Maintenant, la Colombie demande la fin de cette guerre. Au lieu de cela, il veut mener une expérience mondiale : dépénaliser la cocaïne.
Deux semaines après sa prise de fonction, Le premier gouvernement de gauche du pays propose la fin de la « prohibition » et le démarrage d’un marché de la cocaïne réglementé par le gouvernement. Grâce à la législation et à des alliances avec d’autres gouvernements de gauche dans la région, les responsables de cette nation sud-américaine espèrent faire de leur pays un laboratoire de dépénalisation de la drogue.
“Il est temps pour une nouvelle convention internationale qui accepte que la guerre contre la drogue a échoué”, a déclaré le président Gustavo Petro dans son discours inaugural ce mois-ci.
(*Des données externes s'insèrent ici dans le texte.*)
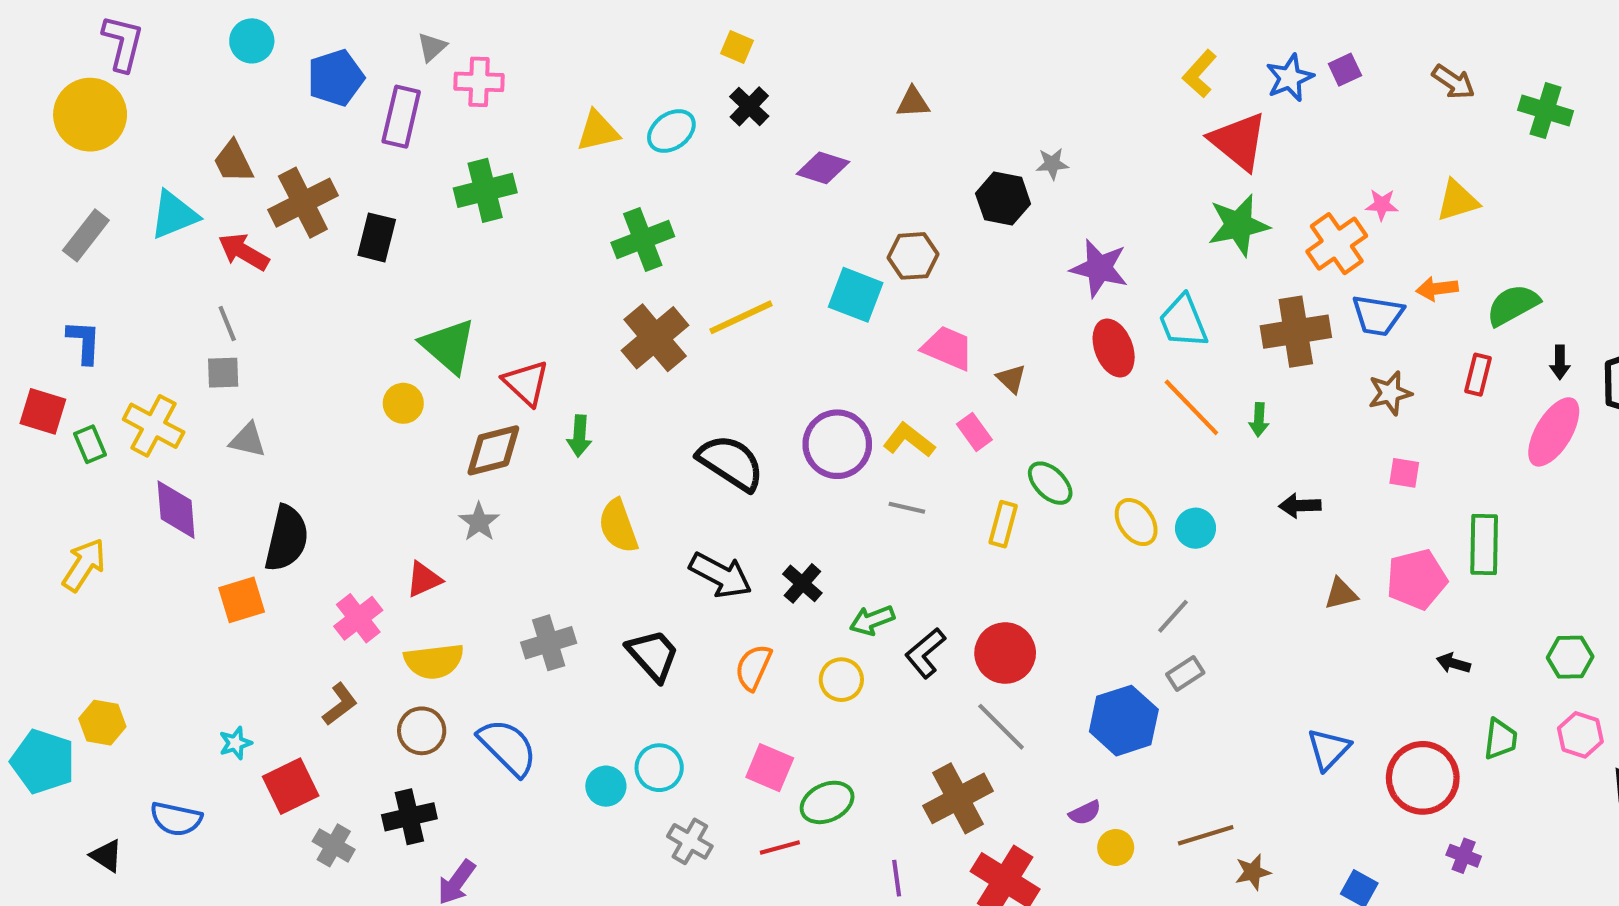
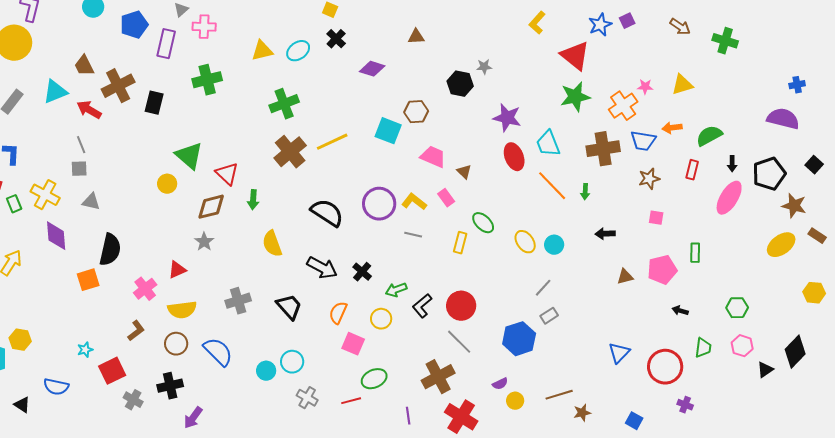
yellow L-shape: (1200, 74) -> (537, 23), moved
green rectangle: (1484, 545) -> (695, 253), size x0.7
pink square: (770, 768) -> (353, 344), moved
Il est un changement radical dans ce pays historiquement conservateur, qui pourrait bouleverser sa longue et lucrative relation anti-stupéfiants avec les États-Unis. Les responsables américains d’hier et d’aujourd’hui s’inquiètent ; la Le médicament a été responsable d’environ 25 000 décès par surdose aux États-Unis l’année dernière.
“Les États-Unis et l’administration Biden ne sont pas partisans de la dépénalisation”, a déclaré Jonathan Finer, le conseiller adjoint à la sécurité nationale de la Maison Blanche, qui a rencontré Petro ici avant son investiture.
UN ancien responsable de la DEA, qui a parlé sous couvert d’anonymat parce que son l’employeur ne l’avait pas autorisé à s’exprimer sur la question, il a dit qu’il craignait que cette décision ne limite la capacité de l’agence à collaborer avec les Colombiens dans les enquêtes sur le trafic de drogue.
“Cela tuerait progressivement la coopération”, a-t-il déclaré. «Ce serait dévastateur, non seulement au niveau régional, mais mondial. Tout le monde se battrait de l’extérieur vers l’intérieur.”
Des milliards de dollars américains ont financé une stratégie axée principalement sur la destruction du commerce de la cocaïne à son point d’origine : les champs de la Colombie rurale. La formation et le renseignement américains ont alimenté les efforts militaires de la Colombie pendant des décennies pour éradiquer la coca, la plante de base de la cocaïne, et démanteler les groupes de trafiquants de drogue. Et pourtant, plus d’un demi-siècle après le président Richard M. Nixon a déclaré la drogue “l’ennemi public numéro un des États-Unis”, le commerce colombien a atteint des niveaux records. La culture de la coca a triplé au cours de la dernière décennie, selon des chiffres américains.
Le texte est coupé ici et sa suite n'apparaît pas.